» PROBLEM DETAILS
From the first line to the last, repeat the data exactly but leave out the pictures.

(DATASET RECORDS)

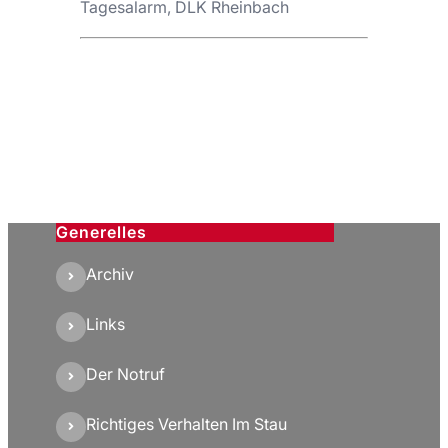
Tagesalarm, DLK Rheinbach
Generelles
Archiv
Links
Der Notruf
Richtiges Verhalten Im Stau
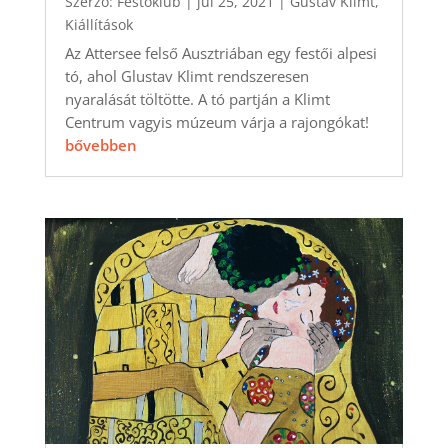
Szerző:
Festőklub
|
júl 25, 2021
|
Gustav Klimt
,
Kiállítások
Az Attersee felső Ausztriában egy festői alpesi
tó, ahol Glustav Klimt rendszeresen
nyaralását töltötte. A tó partján a Klimt
Centrum vagyis múzeum várja a rajongókat!
bővebben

(End DATASET RECORDS)

» COMPLETED TASK
Tagesalarm, DLK Rheinbach
Generelles
Archiv
Links
Der Notruf
Richtiges Verhalten Im Stau
Szerző:
Festőklub
|
júl 25, 2021
|
Gustav Klimt
,
Kiállítások
Az Attersee felső Ausztriában egy festői alpesi
tó, ahol Glustav Klimt rendszeresen
nyaralását töltötte. A tó partján a Klimt
Centrum vagyis múzeum várja a rajongókat!
bővebben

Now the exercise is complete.